━━ Data for this exercise ━━

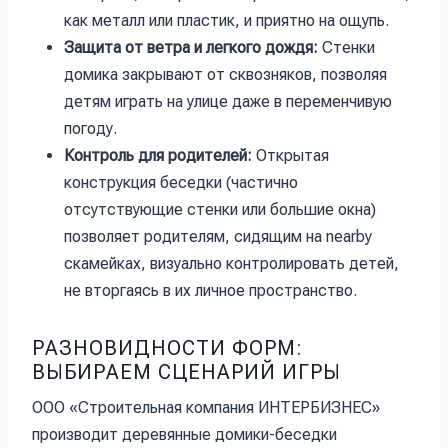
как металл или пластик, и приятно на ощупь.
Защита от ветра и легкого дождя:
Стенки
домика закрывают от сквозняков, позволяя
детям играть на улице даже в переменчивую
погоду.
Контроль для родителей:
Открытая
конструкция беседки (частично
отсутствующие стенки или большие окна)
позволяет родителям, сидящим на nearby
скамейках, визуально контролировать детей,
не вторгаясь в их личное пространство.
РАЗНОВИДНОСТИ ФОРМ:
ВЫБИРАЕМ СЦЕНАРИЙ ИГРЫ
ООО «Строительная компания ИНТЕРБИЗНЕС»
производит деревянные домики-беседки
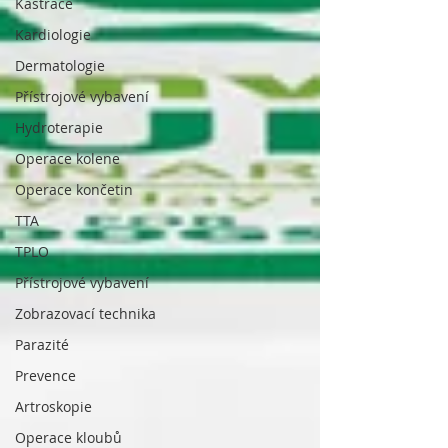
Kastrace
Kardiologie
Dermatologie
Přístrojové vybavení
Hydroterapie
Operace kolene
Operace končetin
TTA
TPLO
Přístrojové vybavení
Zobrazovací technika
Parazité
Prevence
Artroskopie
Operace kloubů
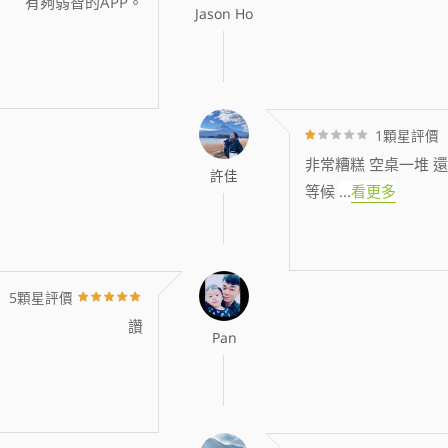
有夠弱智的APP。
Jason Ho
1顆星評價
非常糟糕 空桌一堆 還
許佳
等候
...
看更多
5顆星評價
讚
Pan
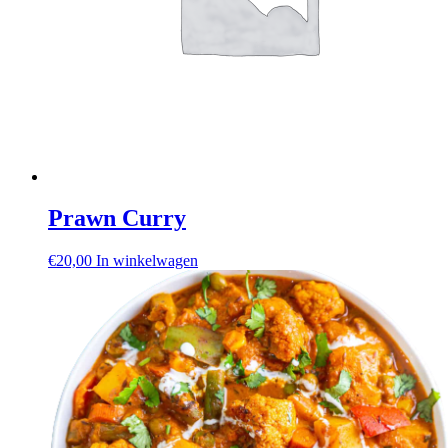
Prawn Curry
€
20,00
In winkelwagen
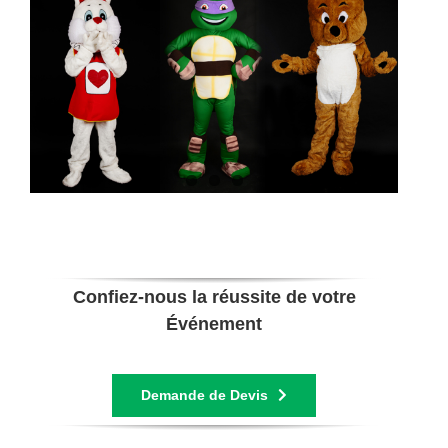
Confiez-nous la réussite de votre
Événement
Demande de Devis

━━━
━━ Data for this exercise ━━

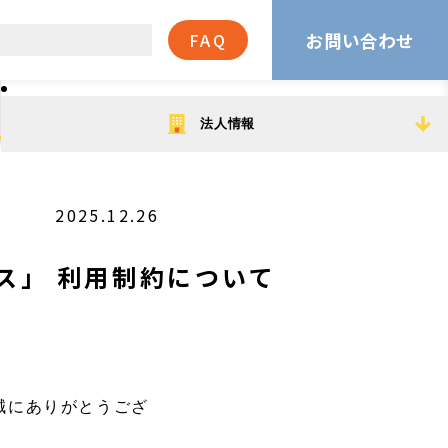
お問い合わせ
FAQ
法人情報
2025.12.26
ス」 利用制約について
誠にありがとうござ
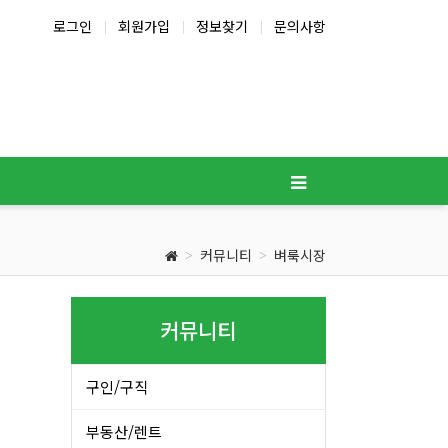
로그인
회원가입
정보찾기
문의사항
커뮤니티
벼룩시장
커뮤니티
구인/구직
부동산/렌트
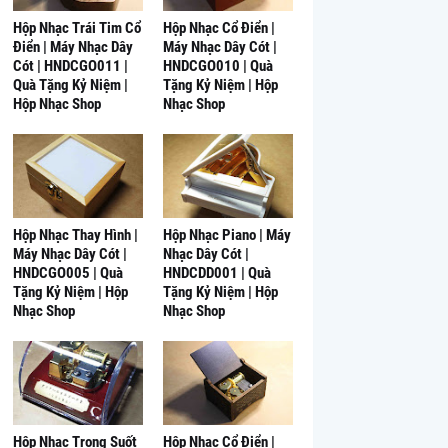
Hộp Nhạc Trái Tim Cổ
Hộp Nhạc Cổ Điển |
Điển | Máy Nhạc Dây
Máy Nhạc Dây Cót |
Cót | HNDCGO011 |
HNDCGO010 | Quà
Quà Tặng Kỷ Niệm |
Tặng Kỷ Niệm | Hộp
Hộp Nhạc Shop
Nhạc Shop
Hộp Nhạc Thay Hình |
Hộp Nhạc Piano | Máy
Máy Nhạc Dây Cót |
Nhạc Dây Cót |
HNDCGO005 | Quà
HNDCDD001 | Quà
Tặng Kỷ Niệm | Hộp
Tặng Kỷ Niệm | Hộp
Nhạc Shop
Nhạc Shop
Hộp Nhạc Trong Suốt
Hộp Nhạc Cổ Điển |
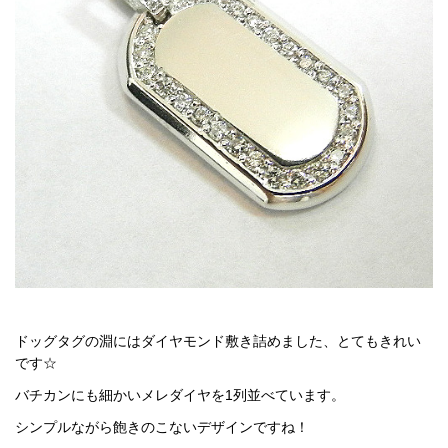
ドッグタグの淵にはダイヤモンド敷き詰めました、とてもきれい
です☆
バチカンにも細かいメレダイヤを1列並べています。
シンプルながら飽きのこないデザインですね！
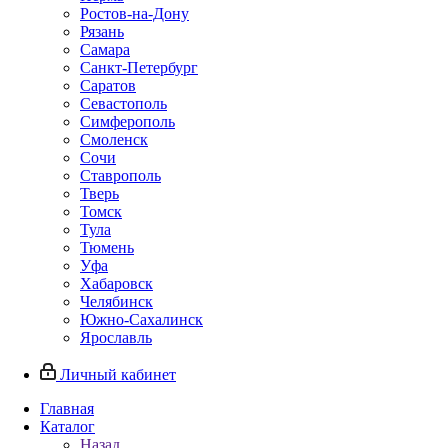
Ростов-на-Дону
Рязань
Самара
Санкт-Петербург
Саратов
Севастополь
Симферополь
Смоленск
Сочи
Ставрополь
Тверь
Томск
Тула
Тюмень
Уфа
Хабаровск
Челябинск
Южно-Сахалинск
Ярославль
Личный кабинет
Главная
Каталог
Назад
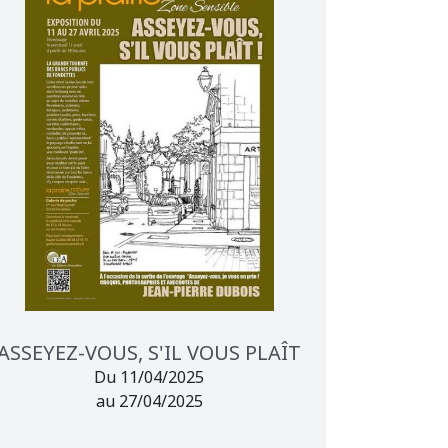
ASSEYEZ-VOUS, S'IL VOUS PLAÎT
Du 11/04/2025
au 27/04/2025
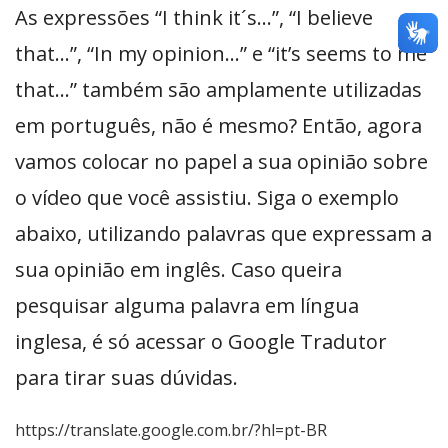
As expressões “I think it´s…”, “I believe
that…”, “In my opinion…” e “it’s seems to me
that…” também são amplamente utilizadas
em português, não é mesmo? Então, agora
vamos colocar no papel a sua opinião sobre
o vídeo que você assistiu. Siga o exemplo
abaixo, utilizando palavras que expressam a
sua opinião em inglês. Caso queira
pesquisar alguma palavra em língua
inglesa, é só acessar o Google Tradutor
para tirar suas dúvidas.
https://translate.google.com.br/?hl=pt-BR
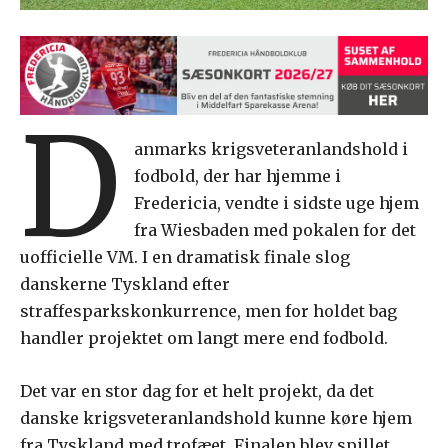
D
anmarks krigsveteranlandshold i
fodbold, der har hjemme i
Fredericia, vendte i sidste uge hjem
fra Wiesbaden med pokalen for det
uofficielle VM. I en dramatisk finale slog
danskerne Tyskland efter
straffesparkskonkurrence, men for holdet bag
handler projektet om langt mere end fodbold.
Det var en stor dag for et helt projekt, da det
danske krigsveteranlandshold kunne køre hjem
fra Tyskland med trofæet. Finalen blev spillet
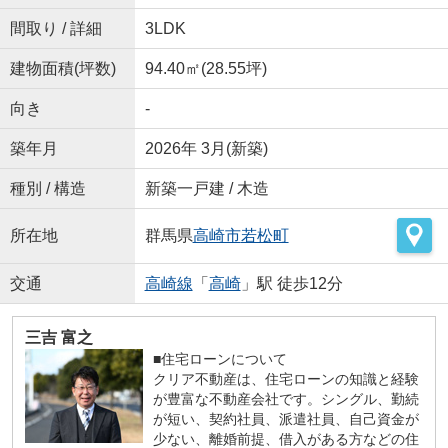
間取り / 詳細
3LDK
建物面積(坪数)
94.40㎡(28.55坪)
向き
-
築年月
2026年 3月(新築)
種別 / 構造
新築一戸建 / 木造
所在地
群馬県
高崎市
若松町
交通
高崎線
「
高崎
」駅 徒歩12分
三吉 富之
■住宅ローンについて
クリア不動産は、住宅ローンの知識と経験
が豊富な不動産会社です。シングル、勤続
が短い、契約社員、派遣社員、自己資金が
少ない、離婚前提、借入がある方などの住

━━━
━━ Data for this exercise ━━

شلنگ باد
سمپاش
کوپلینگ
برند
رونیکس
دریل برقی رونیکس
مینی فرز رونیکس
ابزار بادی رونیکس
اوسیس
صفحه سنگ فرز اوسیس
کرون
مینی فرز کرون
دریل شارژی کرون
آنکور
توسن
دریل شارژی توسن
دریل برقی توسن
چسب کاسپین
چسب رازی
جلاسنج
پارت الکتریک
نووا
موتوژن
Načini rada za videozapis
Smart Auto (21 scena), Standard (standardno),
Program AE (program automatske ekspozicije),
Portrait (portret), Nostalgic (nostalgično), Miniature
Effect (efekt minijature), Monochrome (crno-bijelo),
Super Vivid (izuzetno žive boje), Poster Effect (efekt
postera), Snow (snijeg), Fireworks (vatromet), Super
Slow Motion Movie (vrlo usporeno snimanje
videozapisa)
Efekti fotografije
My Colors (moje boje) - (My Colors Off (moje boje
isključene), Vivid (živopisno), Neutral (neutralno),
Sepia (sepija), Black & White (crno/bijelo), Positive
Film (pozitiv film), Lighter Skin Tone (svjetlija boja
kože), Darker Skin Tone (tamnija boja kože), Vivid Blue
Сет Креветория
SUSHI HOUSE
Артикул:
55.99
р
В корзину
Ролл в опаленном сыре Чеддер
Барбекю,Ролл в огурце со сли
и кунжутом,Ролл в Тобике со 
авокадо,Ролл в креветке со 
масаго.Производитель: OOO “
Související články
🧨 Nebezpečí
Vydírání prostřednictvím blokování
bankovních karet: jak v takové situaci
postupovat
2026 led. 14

━━━

*Exercise:* Going through the material above, how many lines contain the word "دریل"? Write only the number.

*Written solution:* 4